Hofstede’s initial research was done within IBM, comparing how national cultures varied within the various international operations of IBM. The early research was conducted during the 1960’s and 1970’s – the questionnaire and subsequent framework has continued to be improved and developed since then.
Hofstede created a framework to differentiate national cultures based on four dimensions. Subsequent research and collaboration led to the addition of another two dimensions to the framework. The dimensions are;
- Power Distance – relates to the unequal distribution of power in organizations/institutions. More importantly it looks at this from the perspective of the less powerful party.
- It does not measure who unequal a society is, simply if the less powerful are accepting of autocratic or paternalistic relationships.
Without considering the other dimensions, this one should give us serious food for thought in building and maintaining resilience. Malcolm Gladwell provides an entertaining example of this in his book Outliers: The Story of Success.
Gladwell examines Korean Airlines history with plane crashes – and the strange observation that it happened more with very experienced pilots than it did with less experienced pilots. Compare this to the more recent experience of Qantas where the skill and experience of these senior pilots was seen as a major advantage.
South Korea’s culture has a Power Distance score (or PDI) of 64. The world average is 55. Here is Australia the score is 36, in the USA it is 40. In Hofstede’s terms that means that in Australia we expect a more egalitarian approach, and hierarchy and formal position do not count for a lot. In Korean culture (and those with high PDI scores) they do count for a lot.
In the Korean airline example, it was unacceptable for the co-pilot to contradict the senior pilot, even when what he was doing was clearly incorrect and putting the aircraft in danger. Gladwell highlights their use of what is termed “mitigating speech” to avoid being critical of their more senior colleagues. Clearly the idea that you cannot openly highlight a problem or bad judgement is not consistent with high reliability organisations nor with the idea of resilience.
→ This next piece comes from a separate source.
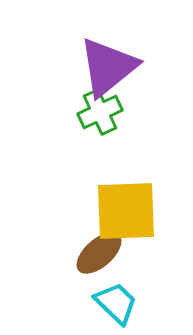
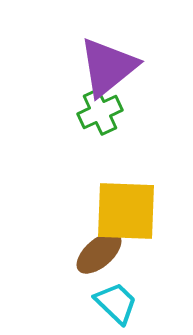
yellow square: rotated 4 degrees clockwise
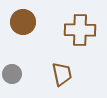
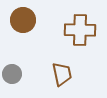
brown circle: moved 2 px up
Ultimately the airline had to radically overhaul the culture to improve their safety record – which included mandating that their pilots speak English (which does not provide for the numerous honorific terms that occur in the Korean language).
- Uncertainty Avoidance – deals with the tolerance of the society for uncertainty and ambiguity.
- How comfortable are we in unstructured situations. High Avoidance means we have strict laws and rules – and a belief in an absolute truth.
- Accepting uncertainty means we are less driven by rules and also more accepting of different opinions.
Here is another dimension that should immediately be an issue for resilience. Adaptive Capacity and the capability to deal with events we have not planned. Of course we could simply define the known risk universe and decree that nothing outside that universe can ever impact us, then we should be ok.
The other two dimensions form the original work are;
- Masculinity vs. Femininity, and
- Individualism vs. Collectivism
- Indulgence vs. Restraint, and
- Long Term Orientation
This last dimension is another I wanted to single out in the context of resilience. It measures the importance attached to the future versus the past or present. A more short-term orientation would focus on immediate stability and a higher value on actions that are affected by the past or the present.
In some ways this may highlight the reluctance in some cultures to accept the need for longer-term planning and thinking around resilience – and our continuing to ‘fight the last war’ – preparing for the risks we have seen in the past.
Interesting that the Long Term scores are highest in East Asian cultures and low in the Anglo world.
I am not suggesting that these dimensions be taken as gospel about any national culture. They are simply an indicator and an indication of how complex this issue of culture is.
It is worth noting that the Power Distance score of the Arab World (which includes Egypt and Libya) is 80. Not the folks you would expect to be complaining about inequality and autocracy!
How do you perceive your national culture and its acceptance of the concept of resilience?